Tuesday, August 12, 2014

Things that make me want to move to Ethiopia.

 Lately there has been a lot of bad news coming out of Africa. The tragic Ebola outbreak, the political instability in Egypt, ongoing wars in Sudan... There is a lot of bad news all over, it seems. But the news coming out of America is what is breaking my heart right now.

And making me pause a little bit longer on the "maybe we should just live in Ethiopia" thought than seems logical. Something I've thought about before.

It seems like America is pretty stuck. We're stuck in the blame the victim mode. Stuck in the 'War on Drugs'. Stuck on the "poor people deserve to be poor" mode.
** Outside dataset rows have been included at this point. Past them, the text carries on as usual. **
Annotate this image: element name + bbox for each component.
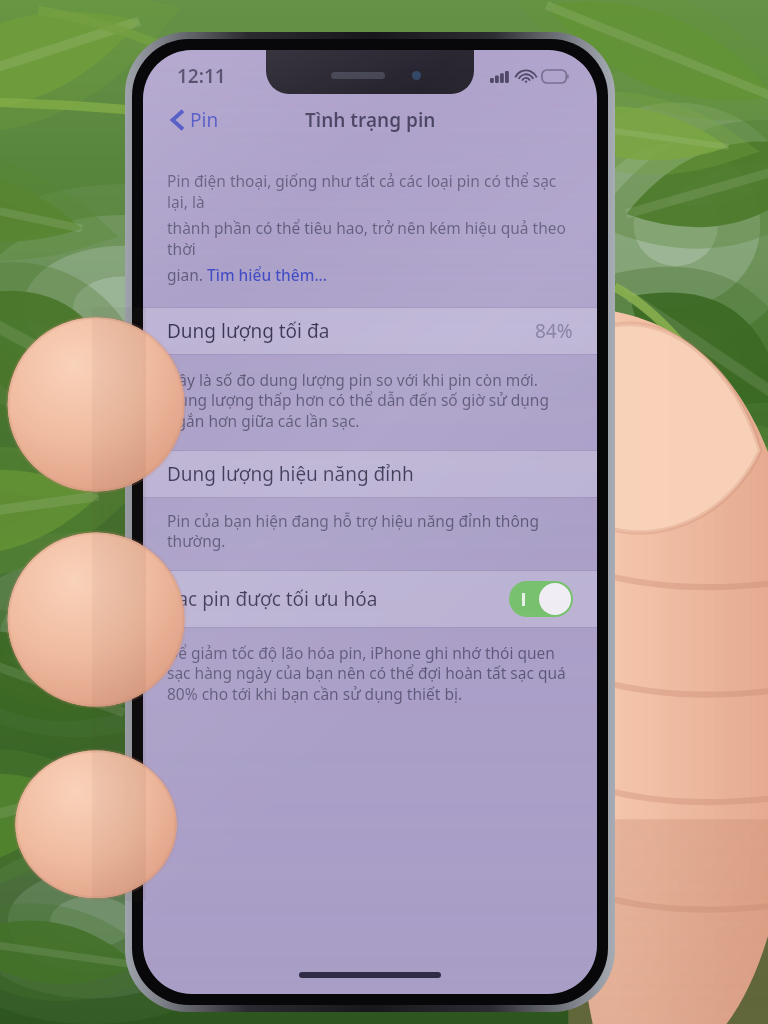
staticText: gian. bbox=[167, 264, 207, 285]
staticText: Tìm hiểu thêm... bbox=[207, 264, 328, 285]
staticText: thành phần có thể tiêu hao, trở nên kém … bbox=[167, 217, 573, 259]
button[interactable]: Dung lượng hiệu năng đỉnh bbox=[143, 451, 597, 497]
button[interactable]: Tìm hiểu thêm... bbox=[207, 264, 328, 285]
staticText: Đây là số đo dung lượng pin so với khi p… bbox=[167, 369, 573, 432]
staticText: Tình trạng pin bbox=[305, 107, 436, 133]
button[interactable]: Sạc pin được tối ưu hóa, bật bbox=[509, 581, 573, 617]
staticText: Pin của bạn hiện đang hỗ trợ hiệu năng đ… bbox=[167, 510, 573, 552]
button[interactable]: Sạc pin được tối ưu hóa bbox=[143, 571, 597, 627]
staticText: 84% bbox=[535, 318, 573, 344]
staticText: Pin bbox=[190, 107, 219, 133]
staticText: Sạc pin được tối ưu hóa bbox=[167, 586, 509, 612]
button[interactable]: Pin bbox=[165, 103, 225, 137]
staticText: 12:11 bbox=[177, 63, 226, 89]
button[interactable]: Dung lượng tối đa bbox=[143, 308, 597, 354]
staticText: Để giảm tốc độ lão hóa pin, iPhone ghi n… bbox=[167, 642, 573, 705]
staticText: Dung lượng hiệu năng đỉnh bbox=[167, 461, 414, 487]
staticText: Dung lượng tối đa bbox=[167, 318, 535, 344]
staticText: Pin điện thoại, giống như tất cả các loạ… bbox=[167, 170, 573, 212]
Stuck on the "guns protect us" mode. Stuck on the "black boys are dangerous" mode.

When we initiated our adoptions from Ethiopia, we went to lots of trainings. We read a lot. A LOT.  And a key part of the training was to prepare to have The Talk with our black son. Not the sex talk, the 'surviving as a black man in America' talk. How to keep out of trouble, deal with police at a traffic stop, not get into trouble at school.  How to be perceived as "safe" while black. I started having this talk with my son when he was 6 years old.  But now, I realize, there's really not much point these talks.

Because it seems like even if he was on his "best behavior", even if he was a good student, and stayed away from drugs or gangs or dangerous neighborhoods, he could be shot.

He could be trying to make a couple of bucks.

He could be in the toy section at Walmart.

He could be hanging out with friends.

He could be going to the store for an iced tea.

He could be killed because he is black, and therefore a threat no matter what he is doing.

selfie, age 5

And here's the thing: I think the police are stuck too. It seems that overly aggressive, brutal and violent policing methods specifically targeting African-Americans are rampant in many places across the country, including our home town. We moved into a mostly African-American neighborhood a year ago. I have lived or worked in 7 different neighborhoods in New York (middle class, working class, wealthy, immigrant, mixed up and in-between) and I never seen so many cops around. We pass a cop car, or 3 or 8, at least every day just driving home. I was pulled over for the first time in my life (for rolling through a newly installed stop sign) in this neighborhood.  I, as a white woman, am not in danger, but I tell you, it's very anxiety producing to see so many cops so often. And I don't think, for a minute, that there is more crime in this neighborhood.  Just more black people.  The police never seem to be doing anything, just hanging around waiting.

The theory is that if the police stop small crimes, big crimes won't have space to develop. Kind of like weeding. In practice, though, it means that cops hang around in "certain" neighborhoods.  They've got data to file and quotas to fill. The cops have a metaphorical gun trained to their heads about getting the numbers up or down in the correct columns.  They are looking for trouble, and wouldn't you know, they find it.  So we end up with neighborhoods like mine and like St. Louis filled with cops and neighbors and mistrust and fear.  Mistrust and fear leads to violence and senseless death.

Why is this? "All cops are racist" is too simple an answer and doesn't make much sense anyway. All people are racist, to varying degrees.  Racism is an inescapable part of our culture.

I think it's because we keep trying to solve the problem of inequality with the wrong methods. We try to solve inequality with education. As if learning to read better and early eliminates children's need for a loving, stable family, a safe home and nutritious food. We try to solve inequality by fighting a "War on Drugs".  Fighting against drug abuse with mass incarceration (three strikes, mandatory minimums, etc) is as futile as trying to carve the wind.  We try to solve inequality by "eliminating the welfare state". As if by magic, poor folks will be able to find jobs, affordable quality child care and affordable housing because we "cut the apron strings".

I worry about affordable, quality child care and I'm a tenured professional! 

We are throwing weapons at a problem, and all we are ending up with is a pile of weapons. A police state, jails filled up with black and brown folks, a fake "educational crisis", a society with a safety net made up of moldy lace.

The problem is that not everyone has the same amount of money. The problem is that it's the same folks who have all the money who also have all the political clout and control over the media. The problem is that most of the folks who have most of the money are white, and have been since we arrived here on three Spanish ships.

I'm praying for us to get unstuck. I'm praying we start trying to solve the actual problem we have: unequal access to resources and opportunity. I'm praying that cops realize that they have been pushed to use violence and aggression to solve a problem that is not their responsibility and perhaps, doesn't really exist.

Meaning, dear police officer, if you see my son 10 years from now, browsing the toy aisle and playing around with his friends, I pray, I pray fervently, that you will smile at him and keep walking, because you know,

he's not dangerous.

Playing impromptu coach to a group of 3 year olds. He wants to be a gym teacher when he grows up.